A lei israelense usa uma palavra - "neémànut" - para descrever tanto a instituição do truste quanto a posse de um ativo em custódia (escrow) para outro sem discricionariedade. No entanto, qualquer conexão entre esses dois conceitos é estritamente coincidente e é importante distinguir entre os dois. Outro erro comum é ver o administrador (trustee) e o truste como um só, mas essas são entidades completamente separadas.
Uma custódia (escrow) é uma situação na qual uma pessoa detém um ativo para outra, como no caso de um advogado que retém o dinheiro da venda de um apartamento em custódia até a transferência de propriedade. O ativo não pertence ao agente de custódia, mas ao beneficiário, que pode a qualquer momento instruir o agente de custódia sobre como agir.
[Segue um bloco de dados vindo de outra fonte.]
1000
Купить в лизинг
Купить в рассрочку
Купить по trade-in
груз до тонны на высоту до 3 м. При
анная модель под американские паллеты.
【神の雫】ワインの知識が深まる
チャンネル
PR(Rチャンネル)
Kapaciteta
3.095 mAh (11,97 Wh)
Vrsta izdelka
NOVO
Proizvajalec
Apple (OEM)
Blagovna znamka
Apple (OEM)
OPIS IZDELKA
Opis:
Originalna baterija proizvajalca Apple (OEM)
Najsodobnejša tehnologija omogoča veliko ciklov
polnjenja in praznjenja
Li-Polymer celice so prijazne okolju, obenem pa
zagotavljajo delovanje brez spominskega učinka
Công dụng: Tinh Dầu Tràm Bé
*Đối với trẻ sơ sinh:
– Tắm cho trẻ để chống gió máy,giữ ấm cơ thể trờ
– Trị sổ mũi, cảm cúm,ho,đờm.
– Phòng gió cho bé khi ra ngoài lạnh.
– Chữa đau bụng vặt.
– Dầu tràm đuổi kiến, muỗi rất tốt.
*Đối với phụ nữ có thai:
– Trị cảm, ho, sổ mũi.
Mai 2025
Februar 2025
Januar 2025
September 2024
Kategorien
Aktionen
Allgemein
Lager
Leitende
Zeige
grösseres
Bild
Os credores do beneficiário podem a qualquer momento agir contra o ativo para quitar dívidas do beneficiário e, tanto do ponto de vista legal quanto fiscal, não há significado real para a custódia além do fato de que a posse pelo agente de custódia pode dar certas vantagens técnicas (por exemplo, a incapacidade do beneficiário de transferir a propriedade do ativo).
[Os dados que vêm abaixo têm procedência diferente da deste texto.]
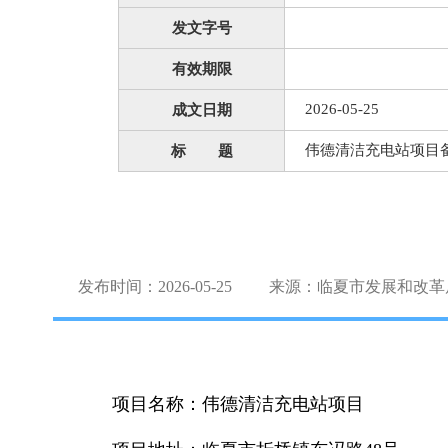
发文字号
有效期限
2026-05-25
成文日期
伟德清洁充电站项目
标 题
发布时间：2026-05-25
来源：临夏市发展和改革
项目名称：伟德清洁充电站项目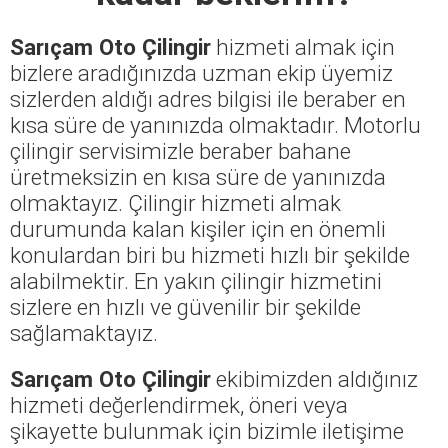
Sarıçam Oto Çilingir
hizmeti almak için
bizlere aradığınızda uzman ekip üyemiz
sizlerden aldığı adres bilgisi ile beraber en
kısa süre de yanınızda olmaktadır. Motorlu
çilingir servisimizle beraber bahane
üretmeksizin en kısa süre de yanınızda
olmaktayız. Çilingir hizmeti almak
durumunda kalan kişiler için en önemli
konulardan biri bu hizmeti hızlı bir şekilde
alabilmektir. En yakın çilingir hizmetini
sizlere en hızlı ve güvenilir bir şekilde
sağlamaktayız.
Sarıçam Oto Çilingir
ekibimizden aldığınız
hizmeti değerlendirmek, öneri veya
şikayette bulunmak için bizimle iletişime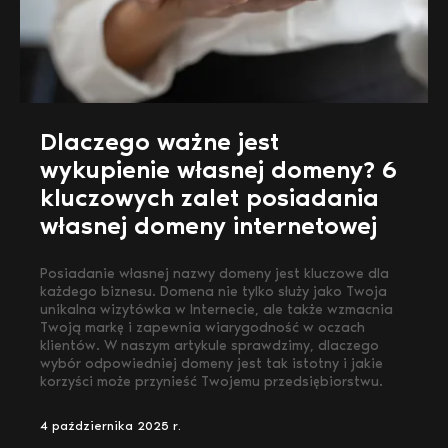
Dlaczego ważne jest
wykupienie własnej domeny? 6
kluczowych zalet posiadania
własnej domeny internetowej
Posiadanie własnej nazwy domeny jest kluczowe dla
każdego biznesu. Domena nie tylko służy jako Twoja
unikalna wizytówka w Internecie, ale także wzmacnia
Twoją markę i zapewnia wiarygodność w oczach
klientów. W naszym artykule sprawdzimy, dlaczego
wybór odpowiedniej domeny jest tak istotny i jakie
korzyści może przynieść Twojemu przedsiębiorstwu.
4 października 2025 r.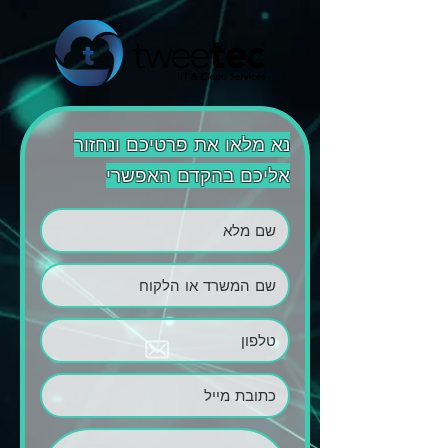
נא מלאו את פרטיכם ונחזור
אליכם בהקדם האפשרי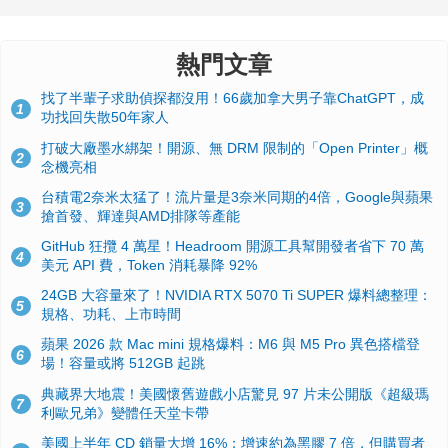
熱門文章
找了半輩子求助偵探都沒用！66歲加拿大男子靠ChatGPT，成
1
功找回失散50年家人
打破大廠墨水綁架！開源、無 DRM 限制的「Open Printer」概
2
念機亮相
台積電2奈米太猛了！流片量是3奈米同期的4倍，Google與蘋果
3
搶首發、輝達與AMD排隊等產能
GitHub 狂攬 4 萬星！Headroom 開源工具幫開發者省下 70 萬
4
美元 API 費，Token 消耗暴降 92%
24GB 大容量來了！NVIDIA RTX 5070 Ti SUPER 爆料總整理：
5
規格、功耗、上市時間
蘋果 2026 款 Mac mini 規格爆料：M6 與 M5 Pro 異色搭檔登
6
場！容量或將 512GB 起跳
典藏界大地震！美國懷舊遊戲小店驚見 97 片未公開版《超級瑪
7
利歐兄弟》變體任天堂卡帶
美國上半年 CD 銷量大增 16%：增速約為黑膠 7 倍，但購買者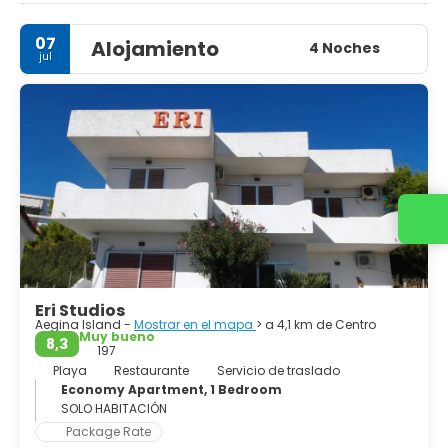
algunos islotes en alta mar. Es parte de la unidad regional
de las islas, región de Attica.
07
Alojamiento
4 Noches
jul
La capital regional es la ciudad de Egina, situada en el
extremo noroeste de la isla. Debido a su proximidad a
Atenas, es un lugar de vacaciones popular durante los
meses de verano, con bastantes atenienses que poseen
segundas casas en la isla.
Contacta con nosotros
Eri Studios
Aegina Island -
Mostrar en el mapa
> a 4,1 km de Centro
Muy bueno
8,3
197
Playa
Restaurante
Servicio de traslado
Economy Apartment, 1 Bedroom
SOLO HABITACIÓN
Package Rate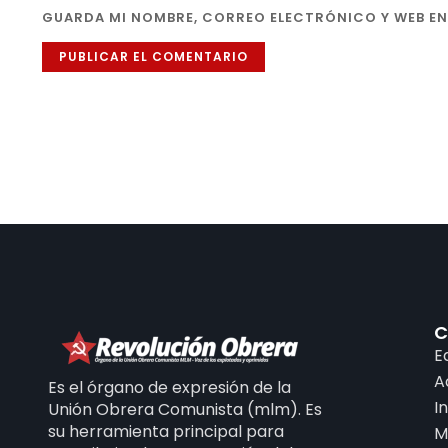
GUARDA MI NOMBRE, CORREO ELECTRÓNICO Y WEB EN
C
E
A
Es el órgano de expresión de la
I
Unión Obrera Comunista (mlm). Es
su herramienta principal para
M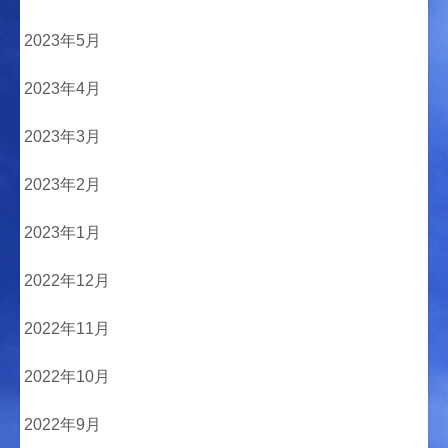
2023年5月
2023年4月
2023年3月
2023年2月
2023年1月
2022年12月
2022年11月
2022年10月
2022年9月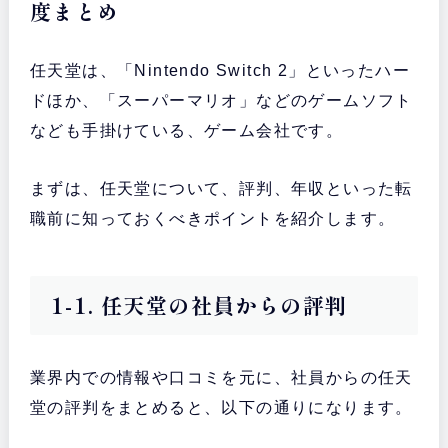
度まとめ
任天堂は、「Nintendo Switch 2」といったハー
ドほか、「スーパーマリオ」などのゲームソフト
なども手掛けている、ゲーム会社です。
まずは、任天堂について、評判、年収といった転
職前に知っておくべきポイントを紹介します。
1-1. 任天堂の社員からの評判
業界内での情報や口コミを元に、社員からの任天
堂の評判をまとめると、以下の通りになります。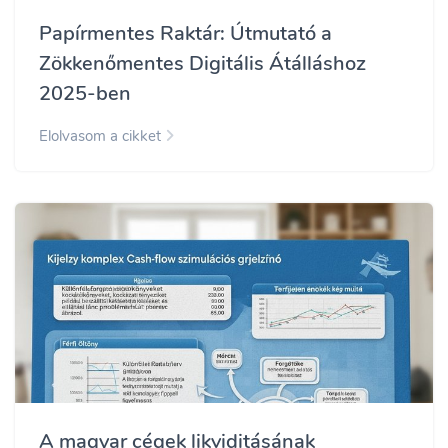
Papírmentes Raktár: Útmutató a
Zökkenőmentes Digitális Átálláshoz
2025-ben
Elolvasom a cikket
A magyar cégek likviditásának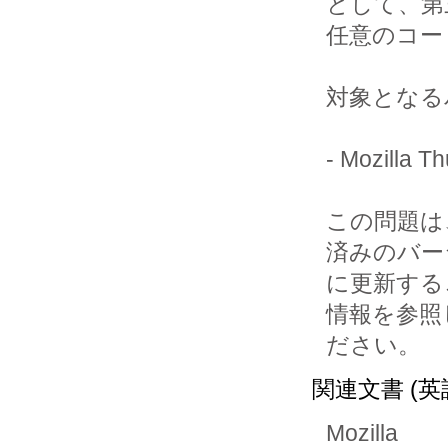
として、第
任意のコー
対象となる
- Mozilla
この問題は、Mo
済みのバー
に更新するこ
情報を参照
ださい。
関連文書 (英
Mozilla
Um truste, em contraste, é uma instituição legal essencialmente semelhante a uma corporação. O criador do truste (conhecido como "instituidor" ou "settlor") transfere para o truste um ativo ("res") e, nesse momento, a propriedade do res passa para o truste e o instituidor sai de cena completamente - ele não é mais o proprietário do res e não possui o truste. O administrador é, de fato, o gestor do truste (semelhante a um diretor em uma empresa), mas o administrador não é o mesmo que o truste e o administrador certamente não é o proprietário do truste ou de seus ativos. O beneficiário também não possui o truste ou seus ativos e não pode instruir o administrador sobre como agir. O administrador é um funcionário independente com total discricionariedade em relação à gestão dos ativos do truste e pode agir de qualquer maneira, a menos que a escritura do truste limite a discricionariedade ou instrua sobre como agir. Embora a lei israelense permita apenas um truste criado por lei, de acordo com um contrato com o administrador ou por uma escritura de truste, a Suprema Corte de Israel adotou o conceito da Common Law de um truste implícito - quando pode ser visto retrospectivamente que as partes pretendiam criar relações de truste, mesmo que não tenham firmado um acordo por escrito.
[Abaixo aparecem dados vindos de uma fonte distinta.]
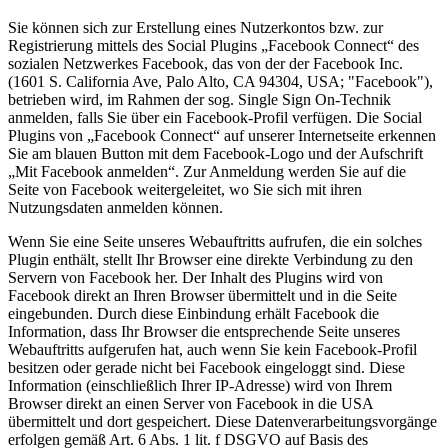
Sie können sich zur Erstellung eines Nutzerkontos bzw. zur
Registrierung mittels des Social Plugins „Facebook Connect“ des
sozialen Netzwerkes Facebook, das von der der Facebook Inc.
(1601 S. California Ave, Palo Alto, CA 94304, USA; "Facebook"),
betrieben wird, im Rahmen der sog. Single Sign On-Technik
anmelden, falls Sie über ein Facebook-Profil verfügen. Die Social
Plugins von „Facebook Connect“ auf unserer Internetseite erkennen
Sie am blauen Button mit dem Facebook-Logo und der Aufschrift
„Mit Facebook anmelden“. Zur Anmeldung werden Sie auf die
Seite von Facebook weitergeleitet, wo Sie sich mit ihren
Nutzungsdaten anmelden können.
Wenn Sie eine Seite unseres Webauftritts aufrufen, die ein solches
Plugin enthält, stellt Ihr Browser eine direkte Verbindung zu den
Servern von Facebook her. Der Inhalt des Plugins wird von
Facebook direkt an Ihren Browser übermittelt und in die Seite
eingebunden. Durch diese Einbindung erhält Facebook die
Information, dass Ihr Browser die entsprechende Seite unseres
Webauftritts aufgerufen hat, auch wenn Sie kein Facebook-Profil
besitzen oder gerade nicht bei Facebook eingeloggt sind. Diese
Information (einschließlich Ihrer IP-Adresse) wird von Ihrem
Browser direkt an einen Server von Facebook in die USA
übermittelt und dort gespeichert. Diese Datenverarbeitungsvorgänge
erfolgen gemäß Art. 6 Abs. 1 lit. f DSGVO auf Basis des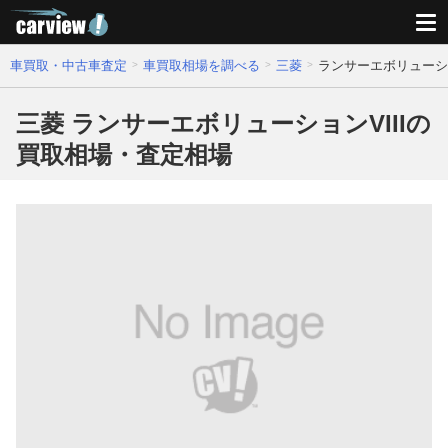
車買取・中古車査定
車買取相場を調べる
三菱
ランサーエボリューショ
三菱 ランサーエボリューションVIIIの
買取相場・査定相場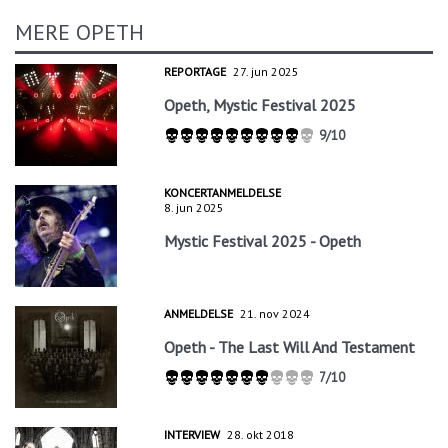
MERE OPETH
REPORTAGE
27. jun 2025
Opeth, Mystic Festival 2025
9/10
KONCERTANMELDELSE
8. jun 2025
Mystic Festival 2025 - Opeth
ANMELDELSE
21. nov 2024
Opeth - The Last Will And Testament
7/10
INTERVIEW
28. okt 2018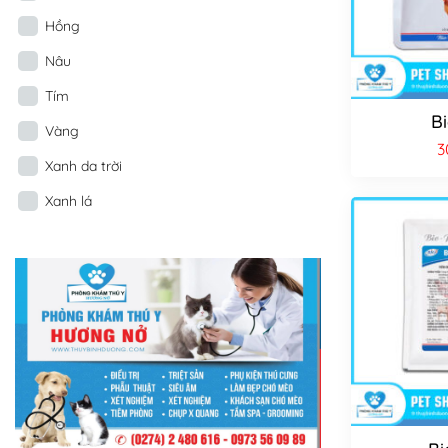
Hồng
Nâu
Tím
B
Vàng
3
Xanh da trời
Xanh lá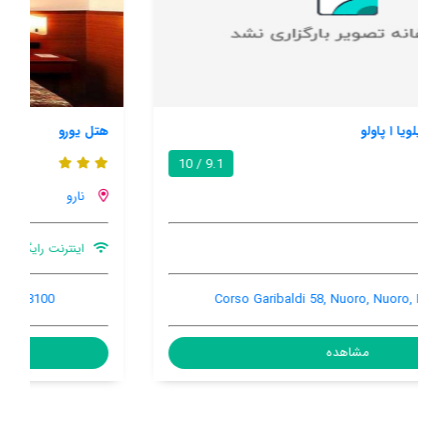
هتل یورو
8.7 / 10
نارو
اینترنت رایگان در اتاق
تهویه کننده هوا
آسانسور
Viale Trieste 44, Nuoro, Nuoro, Italy, 08100
مشاهده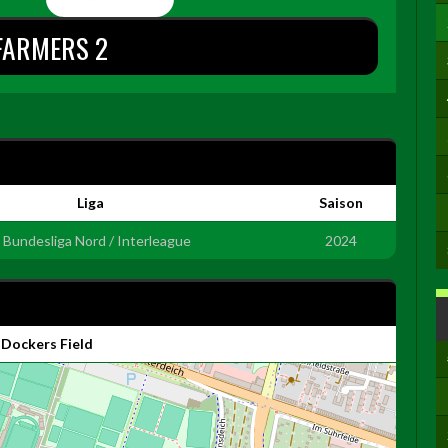
FARMERS 2
Liga
Saison
. Bundesliga Nord / Interleague
2024
Dockers Field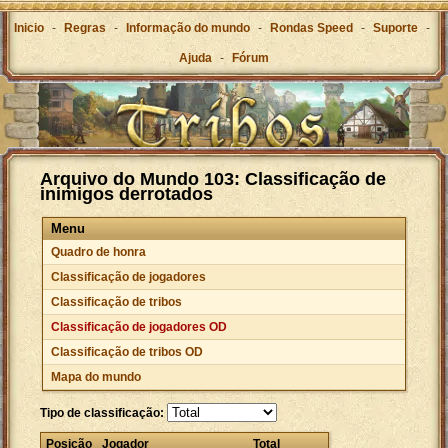
Inicio
-
Regras
-
Informação do mundo
-
Rondas Speed
-
Suporte
-
Ajuda
-
Fórum
Arquivo do Mundo 103: Classificação de
inimigos derrotados
Menu
Quadro de honra
Classificação de jogadores
Classificação de tribos
Classificação de jogadores OD
Classificação de tribos OD
Mapa do mundo
Tipo de classificação:
Posição
Jogador
Total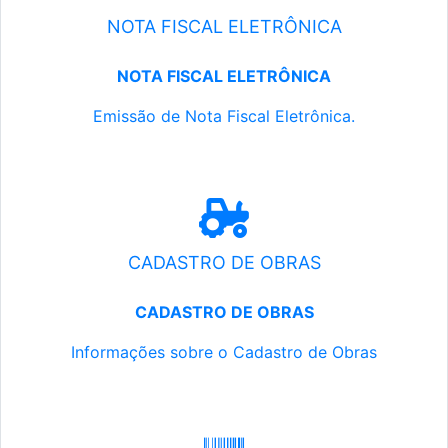
NOTA FISCAL ELETRÔNICA
NOTA FISCAL ELETRÔNICA
Emissão de Nota Fiscal Eletrônica.
CADASTRO DE OBRAS
CADASTRO DE OBRAS
Informações sobre o Cadastro de Obras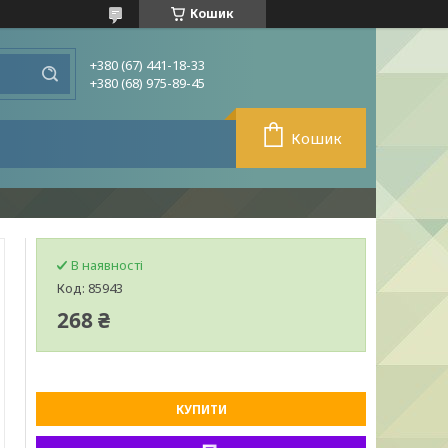
Кошик
+380 (67) 441-18-33
+380 (68) 975-89-45
Кошик
В наявності
Код:
85943
268 ₴
КУПИТИ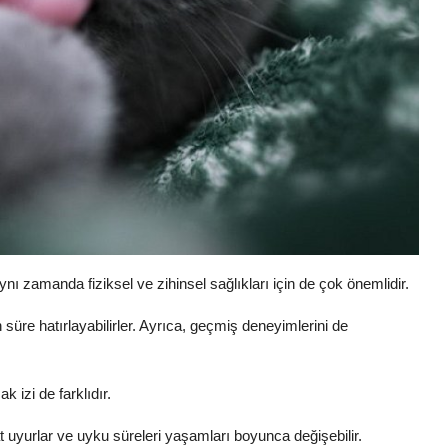
ynı zamanda fiziksel ve zihinsel sağlıkları için de çok önemlidir.
 süre hatırlayabilirler. Ayrıca, geçmiş deneyimlerini de
k izi de farklıdır.
 uyurlar ve uyku süreleri yaşamları boyunca değişebilir.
Um caso em que um truste é uma ferramenta eficaz é o truste substituto testamentário. Nesse caso, uma pessoa transfere ativos para o truste enquanto ainda está viva, e determina no âmbito da escritura de truste como o truste será mantido enquanto estiver viva e o que será feito após seu falecimento (seja substituindo os beneficiários ou encerrando o truste e transferindo os ativos restantes para os mesmos ou outros beneficiários). Nesse caso, a Suprema Corte de Israel decidiu que, devido à proibição de transações em sucessões futuras, isso só pode ser feito por meio de uma escritura de truste executada perante um tabelião. As principais vantagens de tal truste, quando devidamente feito (e o autor deste artigo atua como administrador em vários trustes desse tipo), é que ele remove o res do patrimônio do instituidor e garante que, mesmo que algo aconteça no futuro, os herdeiros estarão protegidos.
Observe que, como o truste em geral e, certamente, o truste substituto testamentário, são ferramentas muito complexas, é vital fazer isso por meio de um tabelião e um consultor tributário que não sejam apenas conhecedores da área, mas também tenham experiência prática na gestão de tais trustes.